Tying Up Loose Ends On School Funding

Nov 13, 2017
Originally published on November 14, 2017 5:41 am


Just when you thought the state’s controversial battle over school funding was over, it turns out there’s a few technicalities that need to be addressed.

Last week, legislators took care of some legal language ensuring property values continue to be figured the same way as before, to match the massive school funding bill they had approved in August.

That 500-page school funding reform bill was carved out by four legislative leaders negotiating as if the entire state budget depended on their ability to find compromise — because it did. And as is often the case when legislators overhaul an old system, some cleanup was needed.

Last week, lawmakers approved a technical change so the law would match the spreadsheets they'd voted upon,

Sen. Andy Manar, a Democrat from Bunker Hill, explained it to his colleagues this way:

"This I would describe as simply clarification language that's technical in nature that is at the request of the State Board of Education so that they can see through the law that we passed."

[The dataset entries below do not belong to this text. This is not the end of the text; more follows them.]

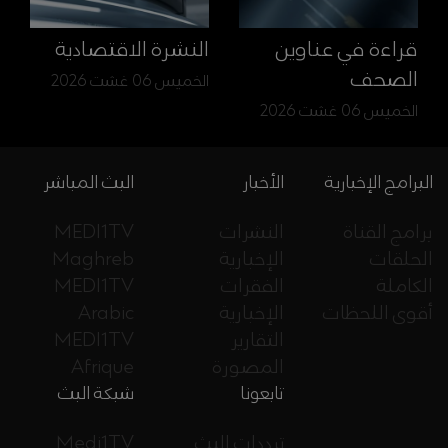
قراءة في عناوين
النشرة الاقتصادية
الصحف
الخميس 06 غشت 2026
الخميس 06 غشت 2026
البرامج الإخبارية
الأخبار
البث المباشر
برامج القناة
النشرات
MEDI1TV
الحلقات
الإخبارية
Maghreb
الكاملة
الفقرات
MEDI1TV
أقوى اللحظات
الإخبارية
Arabic
التقارير
MEDI1TV
المصورة
Afrique
تابعونا
شبكة البث
ترددات البث
Medi1TV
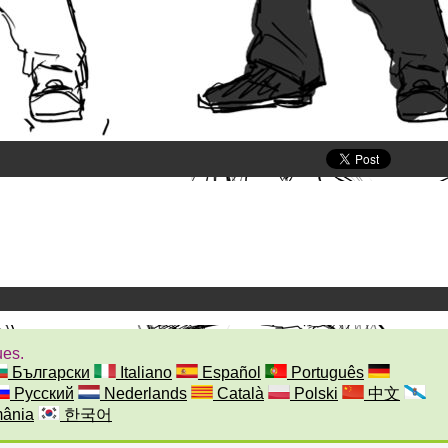
ues.
Български
Italiano
Español
Português
Русский
Nederlands
Català
Polski
中文
ânia
한국어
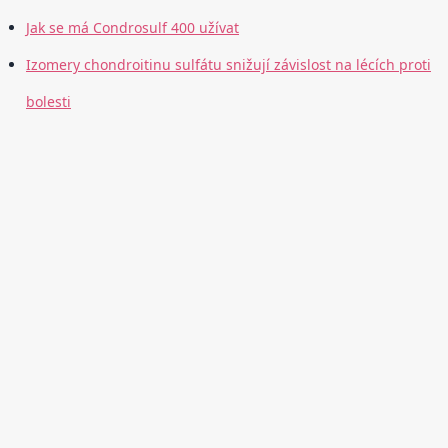
Jak se má Condrosulf 400 užívat
Izomery chondroitinu sulfátu snižují závislost na lécích proti
bolesti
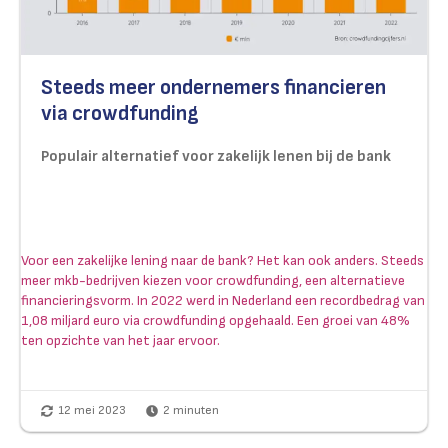
Steeds meer ondernemers financieren
via crowdfunding
Populair alternatief voor zakelijk lenen bij de bank
Voor een zakelijke lening naar de bank? Het kan ook anders. Steeds
meer mkb-bedrijven kiezen voor crowdfunding, een alternatieve
financieringsvorm. In 2022 werd in Nederland een recordbedrag van
1,08 miljard euro via crowdfunding opgehaald. Een groei van 48%
ten opzichte van het jaar ervoor.
12 mei 2023
2
minuten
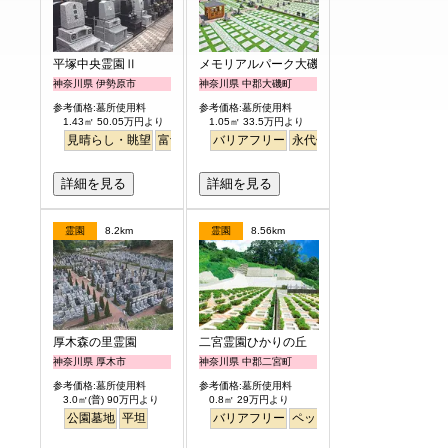
平塚中央霊園Ⅱ
メモリアルパーク大磯
神奈川県 伊勢原市
神奈川県 中郡大磯町
参考価格:墓所使用料
参考価格:墓所使用料
1.43㎡ 50.05万円より
1.05㎡ 33.5万円より
見晴らし・眺望
富士山
徒歩
バリアフリー
永代供養
ペット
芝生
詳細を見る
詳細を見る
霊園
8.2km
霊園
8.56km
厚木森の里霊園
二宮霊園ひかりの丘
神奈川県 厚木市
神奈川県 中郡二宮町
参考価格:墓所使用料
参考価格:墓所使用料
3.0㎡(普) 90万円より
0.8㎡ 29万円より
公園墓地
平坦
バリアフリー
ペット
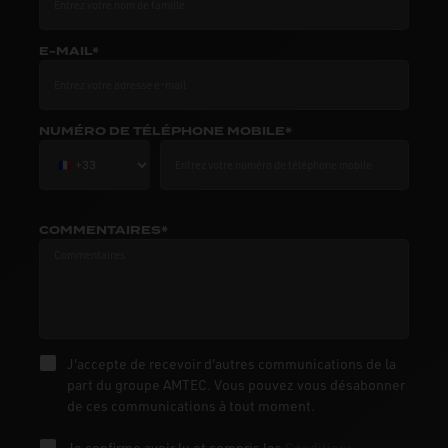
E-MAIL*
NUMÉRO DE TÉLÉPHONE MOBILE*
COMMENTAIRES*
J'accepte de recevoir d'autres communications de la
part du groupe AMTEC. Vous pouvez vous désabonner
de ces communications à tout moment.
Je confirme avoir lu et compris les
Conditions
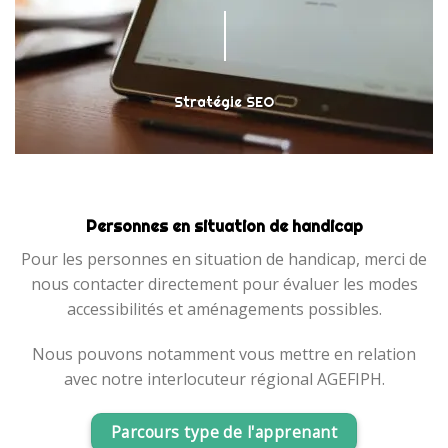
Stratégie SEO
Personnes en situation de handicap
Pour les personnes en situation de handicap, merci de
nous contacter directement pour évaluer les modes
accessibilités et aménagements possibles.
Nous pouvons notamment vous mettre en relation
avec notre interlocuteur régional AGEFIPH.
Parcours type de l'apprenant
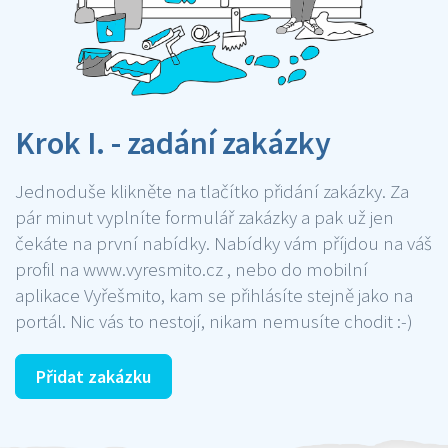
Krok I. - zadání zakázky
Jednoduše klikněte na tlačítko přidání zakázky. Za
pár minut vyplníte formulář zakázky a pak už jen
čekáte na první nabídky. Nabídky vám příjdou na váš
profil na www.vyresmito.cz , nebo do mobilní
aplikace Vyřešmito, kam se přihlásíte stejně jako na
portál. Nic vás to nestojí, nikam nemusíte chodit :-)
Přidat zakázku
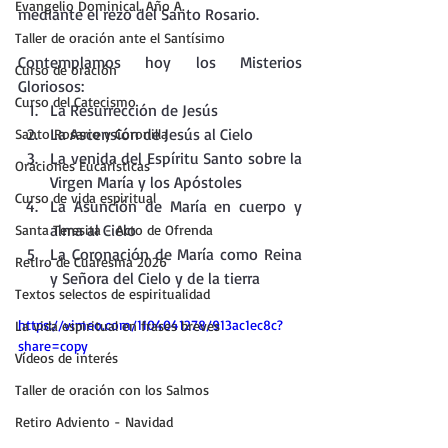
Evangelio Dominical. Año A.
mediante el rezo del Santo Rosario.
Taller de oración ante el Santísimo
Contemplamos hoy los Misterios 
Curso de oración
Gloriosos:
Curso del Catecismo
La Resurrección de Jesús
La Ascensión de Jesús al Cielo
Santo Rosario y Coronilla
La venida del Espíritu Santo sobre la 
Oraciones Eucarísticas
Virgen María y los Apóstoles
Curso de vida espiritual
La Asunción de María en cuerpo y 
alma al Cielo
Santa Teresita - Acto de Ofrenda
La Coronación de María como Reina 
Retiro de Cuaresma 2026
y Señora del Cielo y de la tierra
Textos selectos de espiritualidad
https://vimeo.com/1104041278/913ac1ec8c?
La vida espiritual en frases breves
share=copy
Vídeos de interés
Taller de oración con los Salmos
Retiro Adviento - Navidad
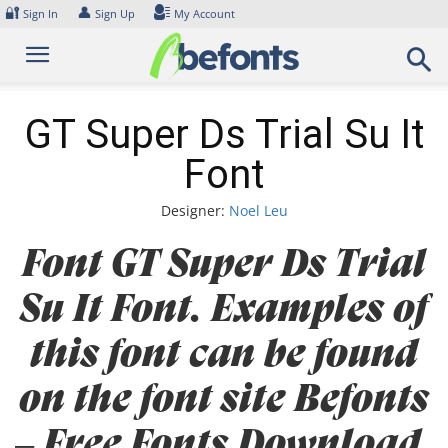
Skip
🔐
👤
Sign In
Sign Up
My Account
to
content
GT Super Ds Trial Su It
Font
Designer:
Noel Leu
Font GT Super Ds Trial
Su It Font. Examples of
this font can be found
on the font site Befonts
– Free Fonts Download,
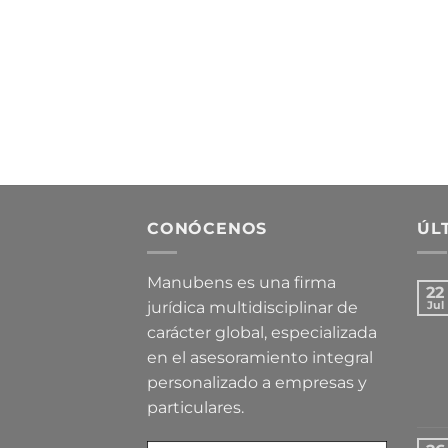
CONÓCENOS
ÚL
Manubens es una firma
22
jurídica multidisciplinar de
Jul
carácter global, especializada
en el asesoramiento integral
personalizado a empresas y
particulares.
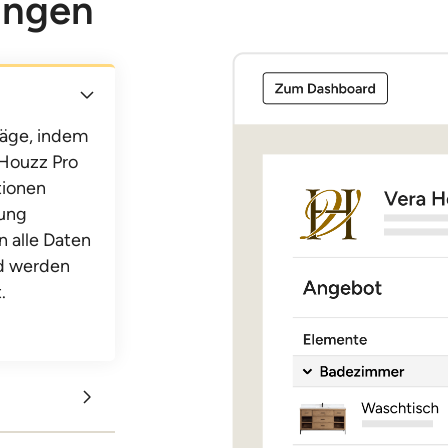
ungen
läge, indem
 Houzz Pro
tionen
fung
 alle Daten
nd werden
.
 nur wenigen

This little bill is now on Gov. Bruce Rauner’s desk. And when it comes to funding public schools, he has wavered a bit.

A few months ago, he vetoed the initial school funding reform bill, saying it sent too much money to Chicago Public Schools. Then he signed the compromise measure, which gives CPS even more, and used it to launch campaign ads.

Eleven Republican Senators voted against it the cleanup bill last week. Afterwards, one of those 11 — Sen. Jason Barickman, from Bloomington — said he just wanted to see how the numbers would’ve changed without tying up the loose ends.

“We always said we want to see numbers before we do things,” Barickman said. “So, I didn't make a big deal out of it today, I don't think it is a big deal. But it would've been nice to stick to the process."

When I asked him to predict whether Rauner sign this seemingly tiny technical bill, Barickman indicated he had given up predicting the governor’s actions. "Sometimes,” he said, “you don't even wanna predict your own."

More cleanup bills are on the horizon. The biggest one would ensure state funding for pre-kindergarten English learners. Lawmakers will likely tackle that topic in January.